• [Exercise goal] Print nothing but the lines below starting at the line that holds "with overwhelming feelings" and ending at the line that holds "like inspired by", including both, each exactly as written.
BEGIN Material supplied
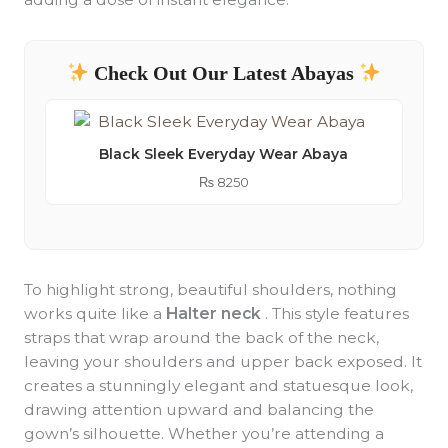
Check Out Our Latest Abayas
Black Sleek Everyday Wear Abaya
₨
8250
To highlight strong, beautiful shoulders, nothing
works quite like a
Halter neck
. This style features
straps that wrap around the back of the neck,
leaving your shoulders and upper back exposed. It
creates a stunningly elegant and statuesque look,
drawing attention upward and balancing the
gown’s silhouette. Whether you’re attending a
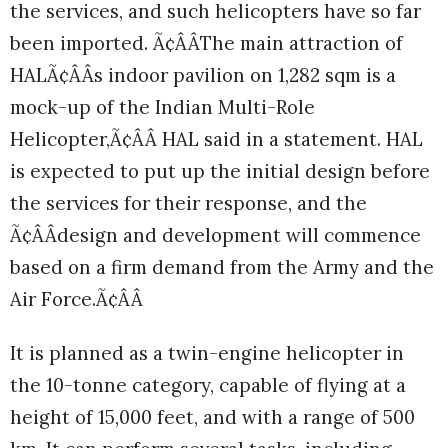
the services, and such helicopters have so far
been imported. Ã¢ÂÂThe main attraction of
HALÃ¢ÂÂs indoor pavilion on 1,282 sqm is a
mock-up of the Indian Multi-Role
Helicopter,Ã¢ÂÂ HAL said in a statement. HAL
is expected to put up the initial design before
the services for their response, and the
Ã¢ÂÂdesign and development will commence
based on a firm demand from the Army and the
Air Force.Ã¢ÂÂ
It is planned as a twin-engine helicopter in
the 10-tonne category, capable of flying at a
height of 15,000 feet, and with a range of 500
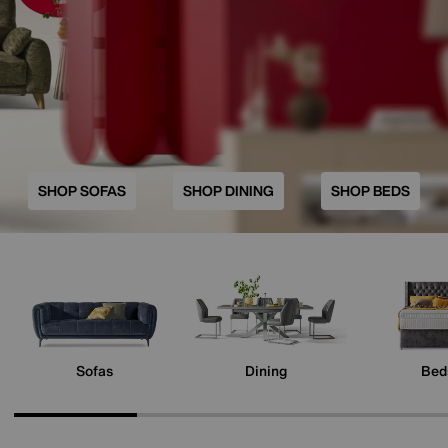
SHOP SOFAS
SHOP DINING
SHOP BEDS
Sofas
Dining
Bed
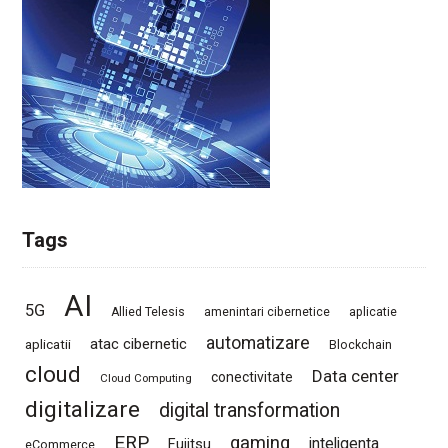
Tags
AI
5G
Allied Telesis
amenintari cibernetice
aplicatie
automatizare
atac cibernetic
aplicatii
Blockchain
cloud
Data center
conectivitate
Cloud Computing
digitalizare
digital transformation
ERP
gaming
Fujitsu
inteligenta
eCommerce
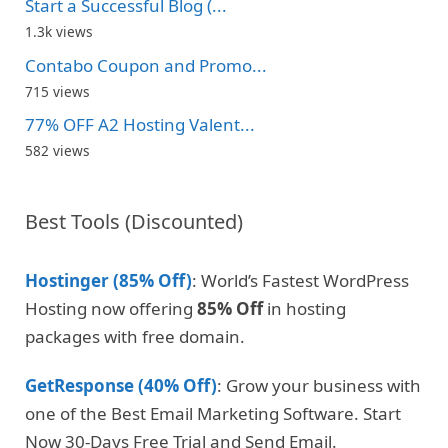
Start a Successful Blog (...
1.3k views
Contabo Coupon and Promo...
715 views
77% OFF A2 Hosting Valent...
582 views
Best Tools (Discounted)
Hostinger (85% Off)
: World’s Fastest WordPress
Hosting now offering
85% Off
in hosting
packages with free domain.
GetResponse (40% Off)
: Grow your business with
one of the Best Email Marketing Software. Start
Now 30-Days Free Trial and Send Email.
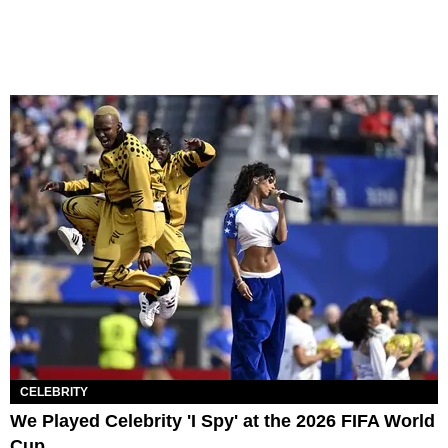
CELEBRITY
We Played Celebrity 'I Spy' at the 2026 FIFA World
Cup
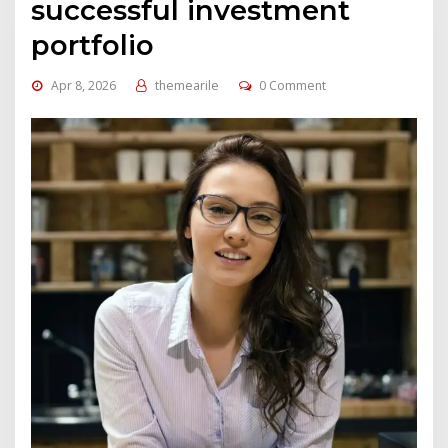
successful investment
portfolio
Apr 8, 2026
themearile
0 Comment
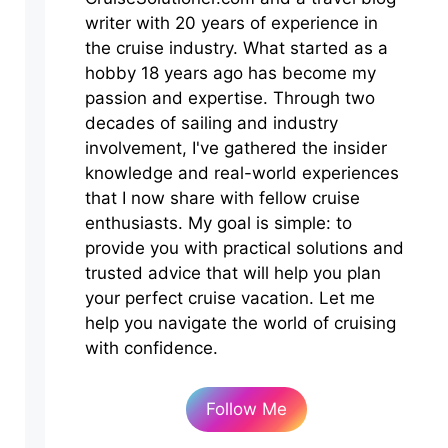
writer with 20 years of experience in
the cruise industry. What started as a
hobby 18 years ago has become my
passion and expertise. Through two
decades of sailing and industry
involvement, I've gathered the insider
knowledge and real-world experiences
that I now share with fellow cruise
enthusiasts. My goal is simple: to
provide you with practical solutions and
trusted advice that will help you plan
your perfect cruise vacation. Let me
help you navigate the world of cruising
with confidence.
Follow Me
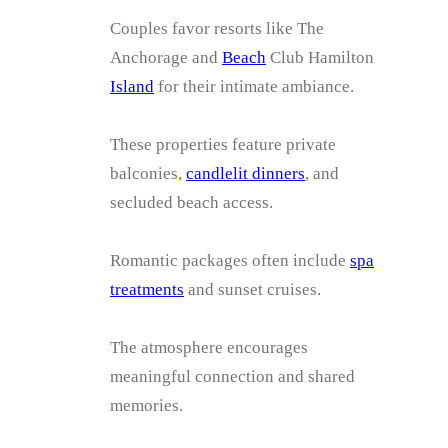
Couples favor resorts like The
Anchorage and
Beach
Club Hamilton
Island
for their intimate ambiance.
These properties feature private
balconies,
candlelit dinners
, and
secluded beach access.
Romantic packages often include
spa
treatments
and sunset cruises.
The atmosphere encourages
meaningful connection and shared
memories.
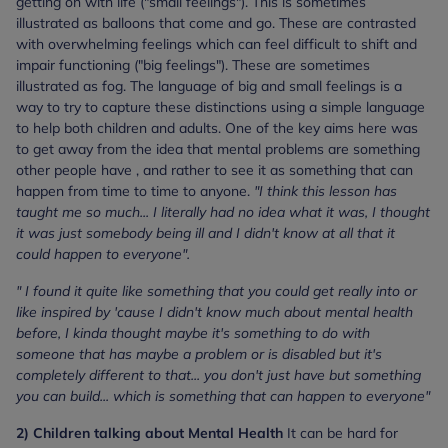
getting on with life ("small feelings"). This is sometimes
illustrated as balloons that come and go. These are contrasted
with overwhelming feelings which can feel difficult to shift and
impair functioning ("big feelings"). These are sometimes
illustrated as fog. The language of big and small feelings is a
way to try to capture these distinctions using a simple language
to help both children and adults. One of the key aims here was
to get away from the idea that mental problems are something
other people have , and rather to see it as something that can
happen from time to time to anyone.
"I think this lesson has
taught me so much... I literally had no idea what it was, I thought
it was just somebody being ill and I didn't know at all that it
could happen to everyone".
" I found it quite like something that you could get really into or
like inspired by 'cause I didn't know much about mental health
before, I kinda thought maybe it's something to do with
someone that has maybe a problem or is disabled but it's
completely different to that... you don't just have but something
you can build... which is something that can happen to everyone"
2) Children talking about Mental Health
It can be hard for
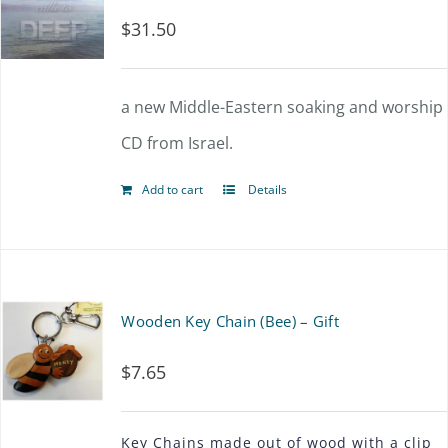
$
31.50
a new Middle-Eastern soaking and worship
CD from Israel.
Add to cart
Details
Wooden Key Chain (Bee) – Gift
$
7.65
Key Chains made out of wood with a clip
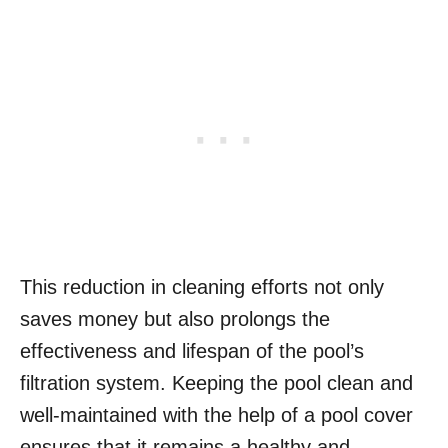
This reduction in cleaning efforts not only
saves money but also prolongs the
effectiveness and lifespan of the pool’s
filtration system. Keeping the pool clean and
well-maintained with the help of a pool cover
ensures that it remains a healthy and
END Material supplied
• [Your solution]
with overwhelming feelings which can feel difficult to shift and
impair functioning ("big feelings"). These are sometimes
illustrated as fog. The language of big and small feelings is a
way to try to capture these distinctions using a simple language
to help both children and adults. One of the key aims here was
to get away from the idea that mental problems are something
other people have , and rather to see it as something that can
happen from time to time to anyone.
"I think this lesson has
taught me so much... I literally had no idea what it was, I thought
it was just somebody being ill and I didn't know at all that it
could happen to everyone".
" I found it quite like something that you could get really into or
like inspired by 'cause I didn't know much about mental health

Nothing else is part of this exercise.